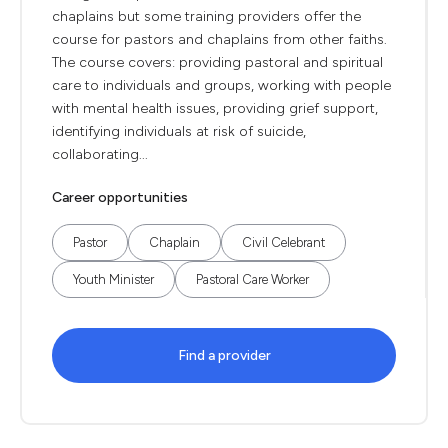
chaplains but some training providers offer the
course for pastors and chaplains from other faiths.
The course covers: providing pastoral and spiritual
care to individuals and groups, working with people
with mental health issues, providing grief support,
identifying individuals at risk of suicide,
collaborating...
Career opportunities
Pastor
Chaplain
Civil Celebrant
Youth Minister
Pastoral Care Worker
Find a provider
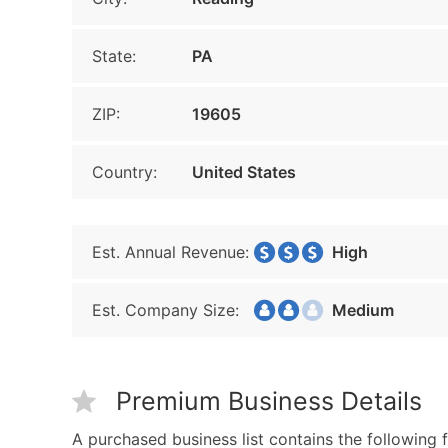
State:
PA
ZIP:
19605
Country:
United States
Est. Annual Revenue:
High
Est. Company Size:
Medium
Premium Business Details
A purchased business list contains the following f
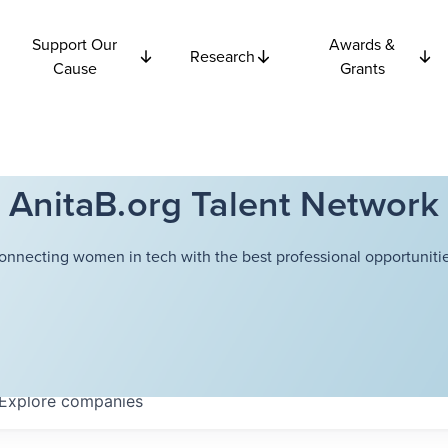
Support Our
Awards &
Research
Cause
Grants
AnitaB.org Talent Network
onnecting women in tech with the best professional opportunitie
Explore
companies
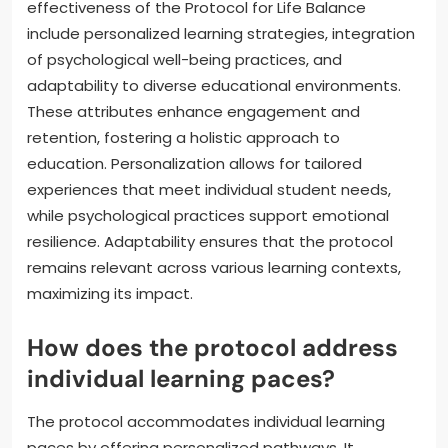
effectiveness of the Protocol for Life Balance
include personalized learning strategies, integration
of psychological well-being practices, and
adaptability to diverse educational environments.
These attributes enhance engagement and
retention, fostering a holistic approach to
education. Personalization allows for tailored
experiences that meet individual student needs,
while psychological practices support emotional
resilience. Adaptability ensures that the protocol
remains relevant across various learning contexts,
maximizing its impact.
How does the protocol address
individual learning paces?
The protocol accommodates individual learning
paces by offering personalized pathways. It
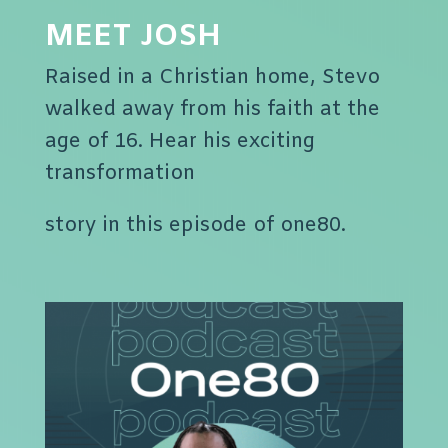
MEET JOSH
Raised in a Christian home, Stevo
walked away from his faith at the
age of 16. Hear his exciting
transformation
story in this episode of one80.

##########

WORK REQUEST:
Be exact. Write out all the entries and omit the pictures.

RESULT OF THIS EXERCISE:
chaplains but some training providers offer the
course for pastors and chaplains from other faiths.
The course covers: providing pastoral and spiritual
care to individuals and groups, working with people
with mental health issues, providing grief support,
identifying individuals at risk of suicide,
collaborating...
Career opportunities
Pastor
Chaplain
Civil Celebrant
Youth Minister
Pastoral Care Worker
Find a provider
State:
PA
ZIP:
19605
Country:
United States
Est. Annual Revenue:
High
Est. Company Size:
Medium
Premium Business Details
A purchased business list contains the following f
Support Our
Awards &
Research
Cause
Grants
AnitaB.org Talent Network
onnecting women in tech with the best professional opportunitie
Explore
companies
effectiveness of the Protocol for Life Balance
include personalized learning strategies, integration
of psychological well-being practices, and
adaptability to diverse educational environments.
These attributes enhance engagement and
retention, fostering a holistic approach to
education. Personalization allows for tailored
experiences that meet individual student needs,
while psychological practices support emotional
resilience. Adaptability ensures that the protocol
remains relevant across various learning contexts,
maximizing its impact.
How does the protocol address
individual learning paces?
The protocol accommodates individual learning
paces by offering personalized pathways. It
MEET JOSH
Raised in a Christian home, Stevo
walked away from his faith at the
age of 16. Hear his exciting
transformation
story in this episode of one80.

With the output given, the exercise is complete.